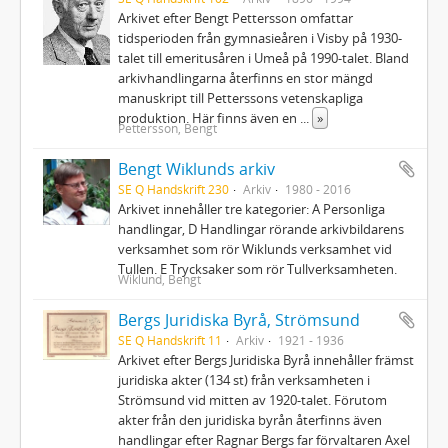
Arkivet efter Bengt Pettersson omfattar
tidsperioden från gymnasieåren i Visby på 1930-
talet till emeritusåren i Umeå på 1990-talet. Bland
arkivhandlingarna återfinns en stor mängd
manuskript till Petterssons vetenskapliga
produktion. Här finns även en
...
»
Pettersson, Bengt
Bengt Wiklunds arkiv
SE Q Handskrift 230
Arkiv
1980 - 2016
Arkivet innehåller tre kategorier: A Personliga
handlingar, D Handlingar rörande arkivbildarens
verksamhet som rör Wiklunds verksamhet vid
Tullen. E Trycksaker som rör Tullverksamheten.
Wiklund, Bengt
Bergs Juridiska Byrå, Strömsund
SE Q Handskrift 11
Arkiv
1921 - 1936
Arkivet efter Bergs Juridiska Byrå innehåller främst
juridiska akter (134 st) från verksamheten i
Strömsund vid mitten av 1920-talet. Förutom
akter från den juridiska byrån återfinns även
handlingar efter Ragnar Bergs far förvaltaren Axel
----
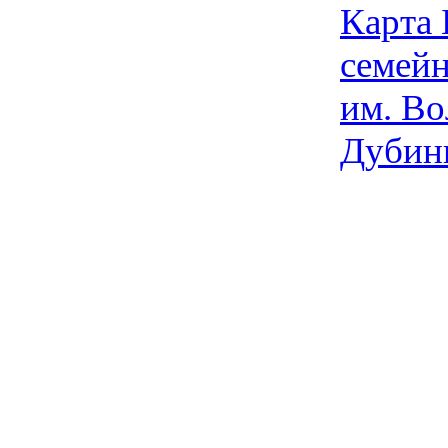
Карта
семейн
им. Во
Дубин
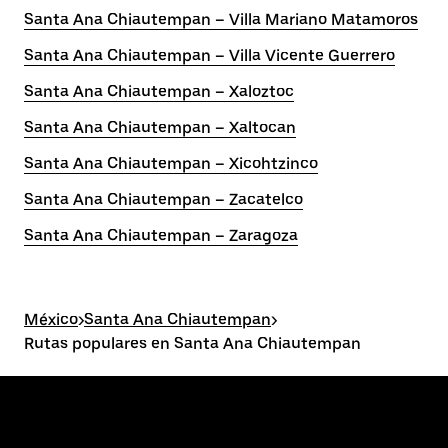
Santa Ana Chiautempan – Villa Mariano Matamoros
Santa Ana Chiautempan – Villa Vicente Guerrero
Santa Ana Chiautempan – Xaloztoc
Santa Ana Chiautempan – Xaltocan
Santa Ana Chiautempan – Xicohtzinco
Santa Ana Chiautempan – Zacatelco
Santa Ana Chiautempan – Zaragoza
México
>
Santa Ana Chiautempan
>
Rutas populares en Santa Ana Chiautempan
----
Starting at the line that has "talet till emeritusåren" in the records above, restate word for word every line until the one that has "handlingar efter Ragnar", and include that one as well.

talet till emeritusåren i Umeå på 1990-talet. Bland
arkivhandlingarna återfinns en stor mängd
manuskript till Petterssons vetenskapliga
produktion. Här finns även en
...
»
Pettersson, Bengt
Bengt Wiklunds arkiv
SE Q Handskrift 230
Arkiv
1980 - 2016
Arkivet innehåller tre kategorier: A Personliga
handlingar, D Handlingar rörande arkivbildarens
verksamhet som rör Wiklunds verksamhet vid
Tullen. E Trycksaker som rör Tullverksamheten.
Wiklund, Bengt
Bergs Juridiska Byrå, Strömsund
SE Q Handskrift 11
Arkiv
1921 - 1936
Arkivet efter Bergs Juridiska Byrå innehåller främst
juridiska akter (134 st) från verksamheten i
Strömsund vid mitten av 1920-talet. Förutom
akter från den juridiska byrån återfinns även
handlingar efter Ragnar Bergs far förvaltaren Axel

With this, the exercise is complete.